▸ **Material supplied**:
((

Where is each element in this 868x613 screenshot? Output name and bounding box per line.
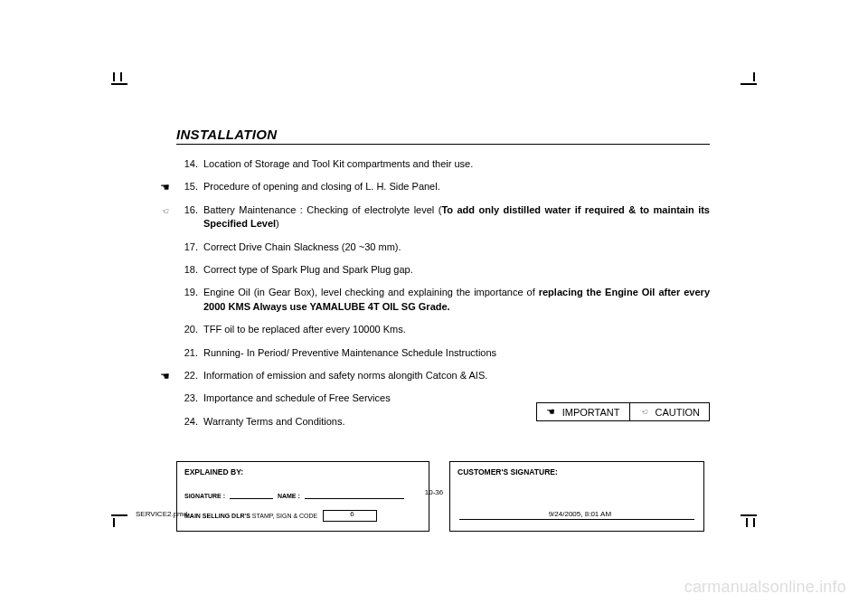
crop-mark <box>733 72 755 94</box>
customer-signature-box: CUSTOMER'S SIGNATURE: <box>449 461 704 532</box>
legend-label: CAUTION <box>656 407 701 418</box>
box-title: CUSTOMER'S SIGNATURE: <box>458 467 696 476</box>
caution-icon: ☜ <box>156 205 173 216</box>
item-number: 20. <box>176 323 203 336</box>
signature-line <box>459 519 694 520</box>
legend-important: ☚ IMPORTANT <box>537 403 629 420</box>
list-item: 20. TFF oil to be replaced after every 1… <box>176 323 710 336</box>
item-text: Location of Storage and Tool Kit compart… <box>203 157 710 171</box>
list-item: 14. Location of Storage and Tool Kit com… <box>176 157 710 171</box>
signature-boxes: EXPLAINED BY: SIGNATURE : NAME : MAIN SE… <box>176 461 710 532</box>
item-number: 15. <box>176 180 203 193</box>
item-number: 22. <box>176 369 203 382</box>
section-heading: INSTALLATION <box>176 127 710 145</box>
list-item: 17. Correct Drive Chain Slackness (20 ~3… <box>176 240 710 254</box>
item-text: Correct Drive Chain Slackness (20 ~30 mm… <box>203 240 710 254</box>
legend-box: ☚ IMPORTANT ☜ CAUTION <box>536 402 710 421</box>
item-text: Battery Maintenance : Checking of electr… <box>203 203 710 231</box>
item-number: 24. <box>176 415 203 429</box>
box-title: EXPLAINED BY: <box>184 467 421 476</box>
explained-by-box: EXPLAINED BY: SIGNATURE : NAME : MAIN SE… <box>176 461 429 532</box>
item-number: 17. <box>176 240 203 254</box>
signature-line: SIGNATURE : NAME : <box>184 493 407 499</box>
watermark: carmanualsonline.info <box>684 578 846 597</box>
item-text: Information of emission and safety norms… <box>203 369 710 382</box>
item-text: Running- In Period/ Preventive Maintenan… <box>203 346 710 360</box>
crop-mark <box>733 505 755 527</box>
item-number: 19. <box>176 286 203 314</box>
item-text: Correct type of Spark Plug and Spark Plu… <box>203 263 710 277</box>
item-number: 16. <box>176 203 203 231</box>
list-item: 19. Engine Oil (in Gear Box), level chec… <box>176 286 710 314</box>
page-content: INSTALLATION 14. Location of Storage and… <box>176 127 710 532</box>
list-item: ☜ 16. Battery Maintenance : Checking of … <box>176 203 710 231</box>
important-icon: ☚ <box>546 406 555 418</box>
item-text: TFF oil to be replaced after every 10000… <box>203 323 710 336</box>
instruction-list: 14. Location of Storage and Tool Kit com… <box>176 157 710 429</box>
item-number: 18. <box>176 263 203 277</box>
item-text: Procedure of opening and closing of L. H… <box>203 180 710 193</box>
print-footer: SERVICE2.pmd 6 9/24/2005, 8:01 AM <box>136 510 732 518</box>
footer-filename: SERVICE2.pmd <box>136 510 187 518</box>
list-item: ☚ 22. Information of emission and safety… <box>176 369 710 382</box>
page-number: 10-36 <box>425 488 443 496</box>
crop-mark <box>113 72 135 94</box>
footer-page: 6 <box>350 510 354 518</box>
item-text: Engine Oil (in Gear Box), level checking… <box>203 286 710 314</box>
caution-icon: ☜ <box>639 408 648 416</box>
list-item: ☚ 15. Procedure of opening and closing o… <box>176 180 710 193</box>
crop-mark <box>113 505 135 527</box>
legend-caution: ☜ CAUTION <box>629 403 710 420</box>
list-item: 18. Correct type of Spark Plug and Spark… <box>176 263 710 277</box>
important-icon: ☚ <box>156 180 173 195</box>
item-number: 14. <box>176 157 203 171</box>
item-number: 23. <box>176 391 203 405</box>
footer-timestamp: 9/24/2005, 8:01 AM <box>549 510 611 518</box>
legend-label: IMPORTANT <box>562 407 620 418</box>
important-icon: ☚ <box>156 369 173 384</box>
list-item: 21. Running- In Period/ Preventive Maint… <box>176 346 710 360</box>
item-number: 21. <box>176 346 203 360</box>
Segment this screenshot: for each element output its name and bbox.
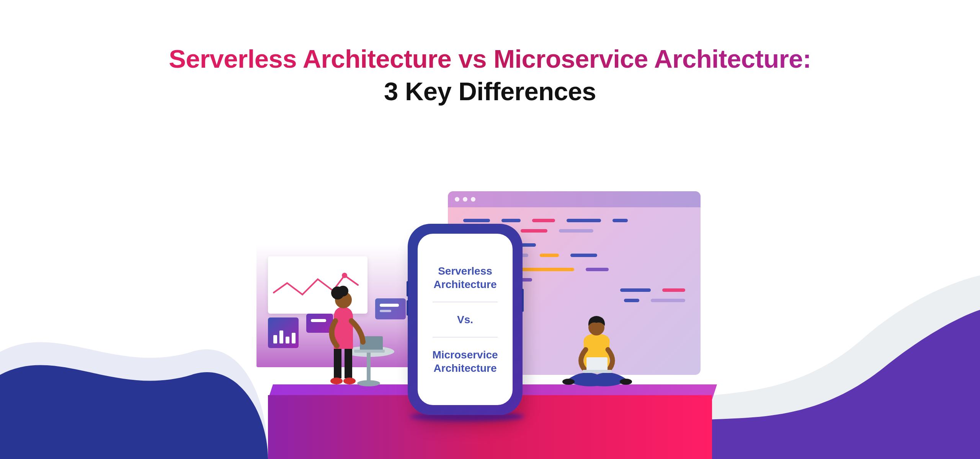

))

▸ **Exercise objective**:
Output each entry above word for word. The pictures stay out.

▸ **Solution to this exercise**:
Where is each element in this 868x613 screenshot? Output name and bounding box per line.
crop-mark <box>733 72 755 94</box>
customer-signature-box: CUSTOMER'S SIGNATURE: <box>449 461 704 532</box>
legend-label: CAUTION <box>656 407 701 418</box>
box-title: CUSTOMER'S SIGNATURE: <box>458 467 696 476</box>
caution-icon: ☜ <box>156 205 173 216</box>
item-number: 20. <box>176 323 203 336</box>
signature-line <box>459 519 694 520</box>
legend-important: ☚ IMPORTANT <box>537 403 629 420</box>
list-item: 20. TFF oil to be replaced after every 1… <box>176 323 710 336</box>
item-text: Location of Storage and Tool Kit compart… <box>203 157 710 171</box>
list-item: 14. Location of Storage and Tool Kit com… <box>176 157 710 171</box>
signature-boxes: EXPLAINED BY: SIGNATURE : NAME : MAIN SE… <box>176 461 710 532</box>
item-number: 15. <box>176 180 203 193</box>
item-number: 22. <box>176 369 203 382</box>
section-heading: INSTALLATION <box>176 127 710 145</box>
list-item: 17. Correct Drive Chain Slackness (20 ~3… <box>176 240 710 254</box>
item-text: Correct Drive Chain Slackness (20 ~30 mm… <box>203 240 710 254</box>
legend-box: ☚ IMPORTANT ☜ CAUTION <box>536 402 710 421</box>
item-text: Battery Maintenance : Checking of electr… <box>203 203 710 231</box>
item-number: 24. <box>176 415 203 429</box>
box-title: EXPLAINED BY: <box>184 467 421 476</box>
explained-by-box: EXPLAINED BY: SIGNATURE : NAME : MAIN SE… <box>176 461 429 532</box>
item-number: 17. <box>176 240 203 254</box>
signature-line: SIGNATURE : NAME : <box>184 493 407 499</box>
watermark: carmanualsonline.info <box>684 578 846 597</box>
item-text: Information of emission and safety norms… <box>203 369 710 382</box>
item-text: Running- In Period/ Preventive Maintenan… <box>203 346 710 360</box>
crop-mark <box>733 505 755 527</box>
item-number: 19. <box>176 286 203 314</box>
item-text: Correct type of Spark Plug and Spark Plu… <box>203 263 710 277</box>
item-number: 16. <box>176 203 203 231</box>
list-item: 19. Engine Oil (in Gear Box), level chec… <box>176 286 710 314</box>
page-content: INSTALLATION 14. Location of Storage and… <box>176 127 710 532</box>
list-item: ☜ 16. Battery Maintenance : Checking of … <box>176 203 710 231</box>
important-icon: ☚ <box>546 406 555 418</box>
item-text: TFF oil to be replaced after every 10000… <box>203 323 710 336</box>
instruction-list: 14. Location of Storage and Tool Kit com… <box>176 157 710 429</box>
item-number: 18. <box>176 263 203 277</box>
item-text: Procedure of opening and closing of L. H… <box>203 180 710 193</box>
print-footer: SERVICE2.pmd 6 9/24/2005, 8:01 AM <box>136 510 732 518</box>
footer-filename: SERVICE2.pmd <box>136 510 187 518</box>
list-item: ☚ 22. Information of emission and safety… <box>176 369 710 382</box>
page-number: 10-36 <box>425 488 443 496</box>
crop-mark <box>113 72 135 94</box>
footer-page: 6 <box>350 510 354 518</box>
item-text: Engine Oil (in Gear Box), level checking… <box>203 286 710 314</box>
caution-icon: ☜ <box>639 408 648 416</box>
list-item: ☚ 15. Procedure of opening and closing o… <box>176 180 710 193</box>
crop-mark <box>113 505 135 527</box>
legend-caution: ☜ CAUTION <box>629 403 710 420</box>
list-item: 18. Correct type of Spark Plug and Spark… <box>176 263 710 277</box>
important-icon: ☚ <box>156 180 173 195</box>
item-number: 14. <box>176 157 203 171</box>
item-number: 23. <box>176 391 203 405</box>
footer-timestamp: 9/24/2005, 8:01 AM <box>549 510 611 518</box>
legend-label: IMPORTANT <box>562 407 620 418</box>
important-icon: ☚ <box>156 369 173 384</box>
list-item: 21. Running- In Period/ Preventive Maint… <box>176 346 710 360</box>
item-number: 21. <box>176 346 203 360</box>
Segment this screenshot: for each element output its name and bbox.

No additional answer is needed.